Educar para seguir siendo humanos: la encíclica Magnifica Humanitas y su impacto en la educación

La reciente encíclica del papa León XIV, Magnifica Humanitas, ofrece reflexiones sobre el rol de la educación frente al avance de la inteligencia artificial y los algoritmos. El documento propone repensar la enseñanza para preservar la dignidad humana y fomentar una alfabetización digital crítica.

Santa Fe – Mientras el mundo debate sobre algoritmos, inteligencia artificial y automatización, una pregunta emerge con fuerza: ¿qué lugar ocuparán los seres humanos en el futuro? La reciente encíclica Magnifica Humanitas del papa León XIV aborda este desafío desde una perspectiva ética, social y humana. Aunque se trata de un documento eclesiástico, sus reflexiones trascienden las fronteras religiosas y ofrecen pistas para pensar la educación del siglo XXI.

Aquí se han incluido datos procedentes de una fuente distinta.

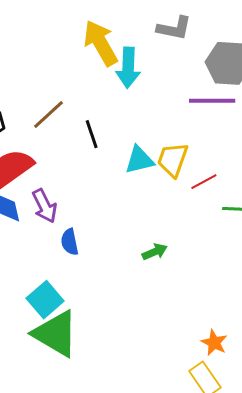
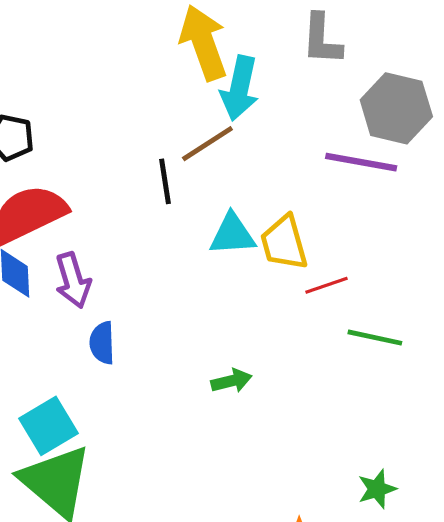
gray L-shape: (174, 28) -> (322, 39), turned 72
brown line: (49, 115) -> (207, 144), moved
yellow trapezoid: (173, 160) -> (284, 243), turned -45

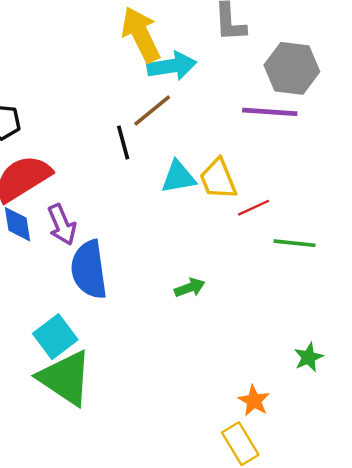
cyan arrow: (240, 88) -> (172, 66), turned -105
blue semicircle: (102, 343) -> (89, 270), size x1.8

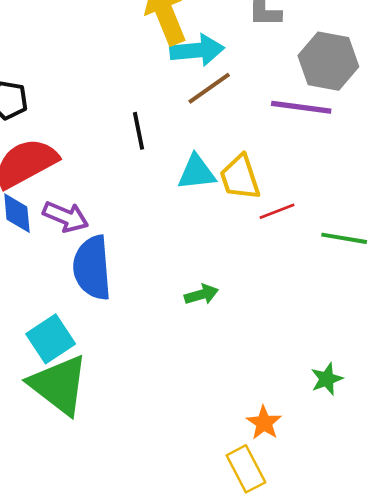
brown line: (152, 110) -> (209, 88), moved
purple arrow: (62, 225) -> (66, 217), turned -48
green line: (295, 243) -> (344, 238), moved

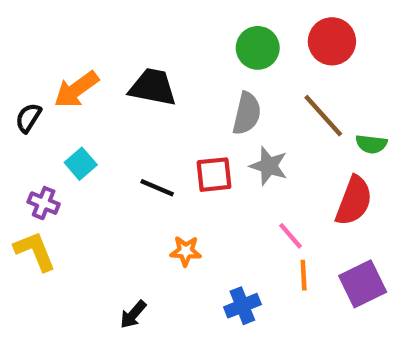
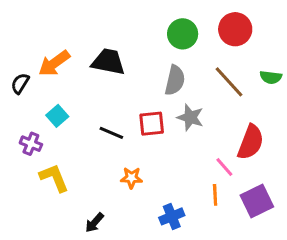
green semicircle: (371, 144) -> (271, 77), moved
pink line: (290, 236) -> (224, 167), moved
yellow L-shape: (35, 251) -> (54, 178), moved

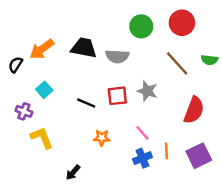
gray semicircle: (175, 80) -> (117, 56), moved, turned 80
pink line: (224, 167) -> (142, 133), moved
blue cross: (172, 216) -> (142, 158), moved

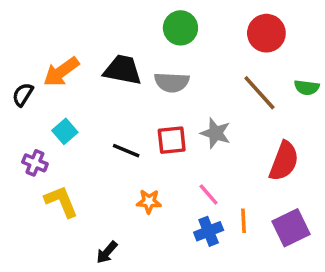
green circle: (141, 26) -> (180, 28), moved

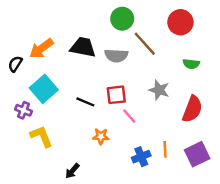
green semicircle: (307, 88) -> (191, 64), moved
brown line: (259, 93) -> (145, 44), moved
cyan square: (65, 131) -> (44, 89), size x1.6
gray star: (216, 133) -> (159, 90), moved
pink line: (209, 194) -> (129, 116), moved

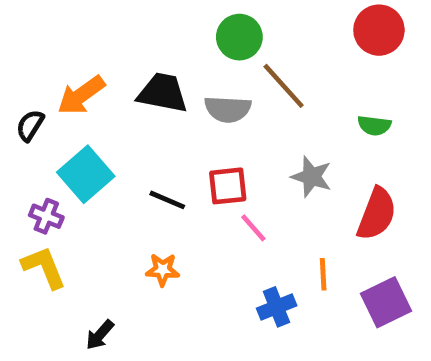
red circle: (180, 22) -> (379, 30), moved
yellow L-shape: (41, 136) -> (44, 267), moved
orange star: (101, 136) -> (163, 270), moved
orange line: (165, 149) -> (323, 274), moved
black arrow: (72, 171) -> (100, 335), moved

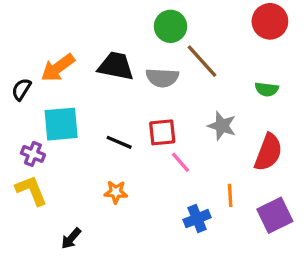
cyan square: (86, 174) -> (61, 124), turned 36

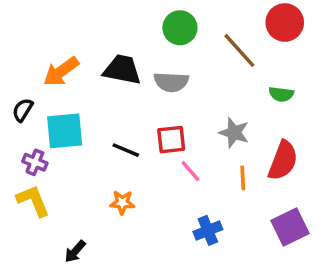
brown line: (202, 61) -> (239, 50), moved
black semicircle: (21, 89) -> (23, 110), moved
orange line: (230, 195) -> (243, 178), moved

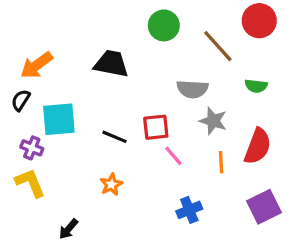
orange arrow: (61, 71) -> (37, 65), moved
gray semicircle: (171, 82) -> (192, 89), moved
orange star: (122, 202) -> (111, 184), turned -30

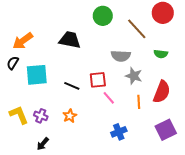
purple cross: (32, 148) -> (41, 116), moved

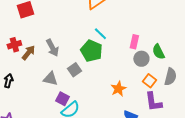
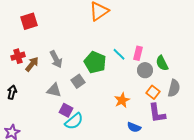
cyan line: (100, 34) -> (119, 54), moved

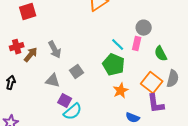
green pentagon: (95, 62) -> (114, 65), moved
gray circle: (145, 70) -> (144, 28), moved
orange square: (153, 92) -> (152, 83), size x1.5

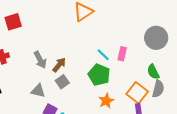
gray circle: (144, 28) -> (156, 38), moved, size x1.5
green semicircle: (161, 54) -> (153, 72), moved
brown arrow: (31, 55) -> (59, 65), moved

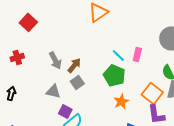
red square: (13, 22) -> (28, 22), turned -30

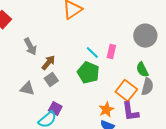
gray arrow: (55, 60) -> (30, 47), moved
orange star: (121, 101) -> (106, 110), moved
purple square: (65, 111) -> (55, 109), moved

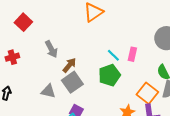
green pentagon: (88, 73) -> (109, 75), turned 30
gray square: (51, 80) -> (72, 82), size x1.5

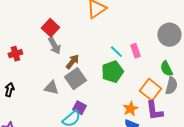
red square: (23, 22) -> (50, 28), moved
pink rectangle: (132, 54) -> (135, 51), turned -32

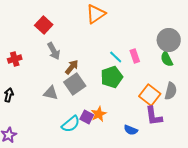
red square: (50, 28) -> (44, 25), moved
green semicircle: (166, 69) -> (167, 59), moved
purple square: (79, 108) -> (87, 117), moved
orange star: (130, 109) -> (99, 114), moved

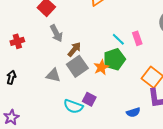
orange star: (99, 114) -> (101, 67), moved
cyan semicircle: (71, 124) -> (73, 106), turned 60
blue semicircle: (131, 130) -> (133, 112), turned -40

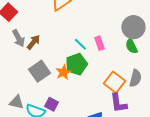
brown arrow: (74, 49) -> (33, 42), moved
gray triangle: (53, 75) -> (16, 102), moved

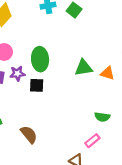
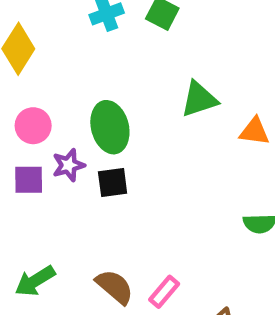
green triangle: (84, 68) -> (199, 99), moved
pink rectangle: (92, 141) -> (164, 292), moved

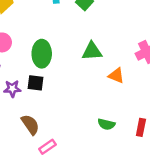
purple star: (69, 165) -> (12, 89), moved
brown semicircle: (115, 287) -> (30, 125), moved

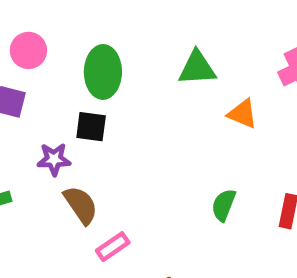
purple star: (12, 89) -> (54, 159), moved
green semicircle: (106, 124) -> (224, 205), turned 98

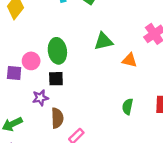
pink circle: (28, 50) -> (31, 61), moved
brown semicircle: (81, 205) -> (57, 118), turned 42

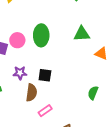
black square: (56, 79) -> (45, 75), moved

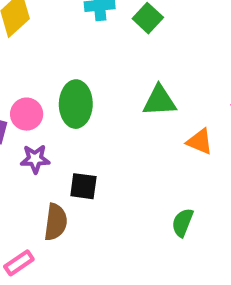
purple star: (20, 73) -> (35, 159), moved
pink rectangle: (45, 111) -> (19, 263), moved

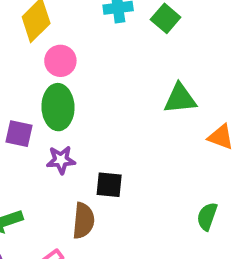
green ellipse: (76, 104) -> (58, 107), moved
pink circle: (27, 114) -> (60, 61), moved

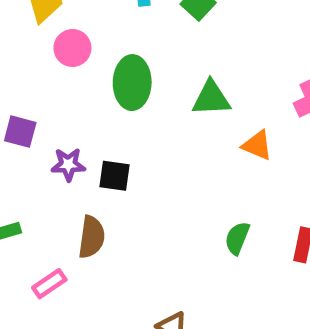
green ellipse: (58, 107) -> (132, 83), moved
black square: (109, 185) -> (114, 176), moved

La encíclica parte de una preocupación central: la humanidad dispone hoy de un poder tecnológico sin precedentes. Nunca antes las decisiones tomadas por sistemas digitales tuvieron tanta influencia sobre las vidas, las relaciones y las formas de comprender el mundo. Según el documento, la inteligencia artificial (IA) ya no puede ser considerada una herramienta más, sino un ecosistema que sostiene y un entorno que se habita. El verdadero problema, sostiene, no es tecnológico sino cultural.

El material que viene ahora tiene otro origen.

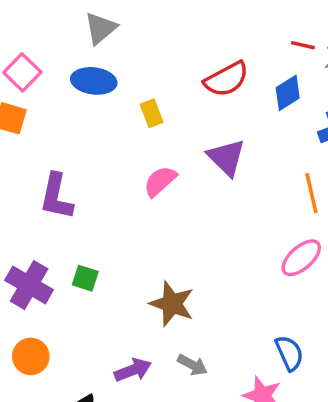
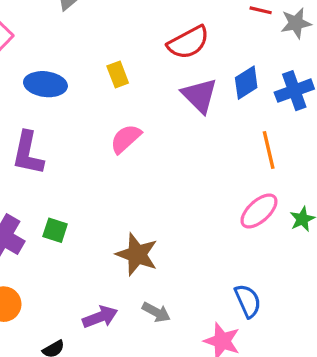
blue ellipse: (94, 81) -> (45, 84), moved
blue diamond: (288, 93) -> (246, 83), moved
purple triangle: (226, 157) -> (200, 95), moved

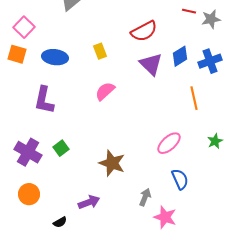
pink ellipse: (259, 211) -> (169, 143), moved
green square: (55, 230) -> (61, 148), turned 35
blue semicircle: (248, 301) -> (180, 179), moved
gray arrow: (156, 312) -> (145, 197), moved, turned -96

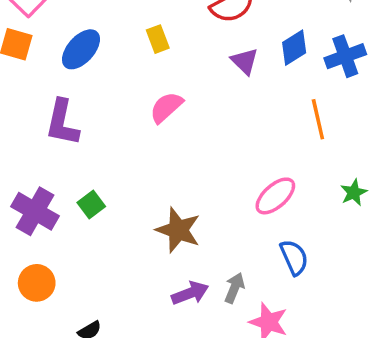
blue ellipse: (55, 57) -> (81, 49), turned -55
purple triangle: (151, 64) -> (245, 61), size x0.7
purple arrow: (89, 202) -> (190, 293), moved

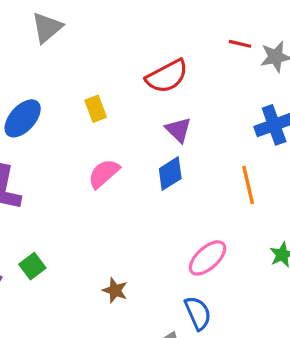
blue diamond: (294, 48) -> (170, 174), moved
brown star: (178, 230) -> (115, 290), size x0.6
blue semicircle: (294, 257) -> (198, 313), moved

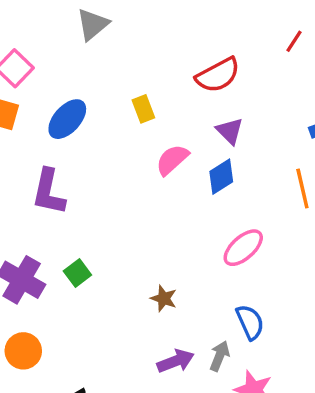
red line: (240, 44) -> (294, 41), turned -70
pink semicircle: (104, 174) -> (172, 160), moved
pink ellipse: (208, 258) -> (243, 248), moved

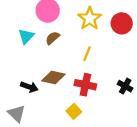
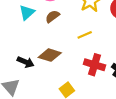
yellow line: (87, 54) -> (85, 35), turned 40
red cross: (85, 85) -> (94, 65), moved

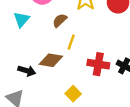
brown semicircle: (53, 16) -> (60, 20), moved
yellow line: (85, 35) -> (71, 42), moved, turned -40

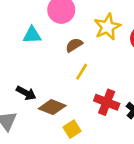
cyan triangle: (21, 19) -> (32, 35), turned 36
brown diamond: (51, 60) -> (52, 107), moved

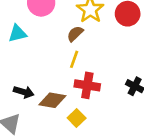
brown semicircle: (74, 45) -> (75, 34), moved
red cross: (107, 102) -> (87, 85), moved

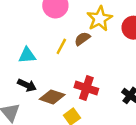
cyan triangle: (17, 33) -> (27, 55), moved
yellow line: (74, 59) -> (61, 46), moved

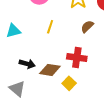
brown semicircle: (82, 39) -> (87, 27), moved
cyan triangle: (27, 55) -> (13, 31), moved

En este contexto, León XIV propone dos imágenes bíblicas para el análisis. La primera es la Torre de Babel, descrita como una construcción basada en la homogeneización, la uniformidad, la ilusión de autosuficiencia y la idolatría del lucro que sacrifica a los débiles. La segunda es la reconstrucción de Jerusalén liderada por Nehemías, donde una comunidad diversa trabaja unida, escuchándose mutuamente y poniendo el bien común por encima de los intereses individuales.

El documento señala: “A cada uno corresponde su tramo de muralla: científicos e investigadores, empresarios y trabajadores, educadores y legisladores, sociedad civil, movimientos populares y comunidades de fe. Esta es la lógica de la subsidiariedad, valorar la cooperación entre generaciones, entre pueblos, entre disciplinas y culturas como el camino privilegiado para hacer crecer la estabilidad, la prosperidad y la paz”.

La encíclica plantea que la escuela debería ser uno de los espacios donde las diferencias culturales, sociales y personales se transformen en riqueza colectiva. En tiempos donde los algoritmos tienden a mostrar siempre lo mismo y a reforzar las propias creencias, educar implica enseñar a convivir con la pluralidad, escuchar otras voces y comprender perspectivas diferentes.

Asimismo, la carta papal advierte sobre el riesgo de que los derechos humanos sean reconocidos solo en los discursos y en las leyes, mientras en la práctica continúan produciéndose violaciones de la dignidad humana, muchas veces potenciadas por el desarrollo tecnológico. También señala que persisten desigualdades significativas, especialmente en relación con las mujeres, y sostiene que no basta con afirmar que hombres y mujeres tienen la misma dignidad: esa igualdad debe expresarse en oportunidades reales, acceso a la educación, al trabajo, a los espacios de decisión y al pleno ejercicio de sus derechos.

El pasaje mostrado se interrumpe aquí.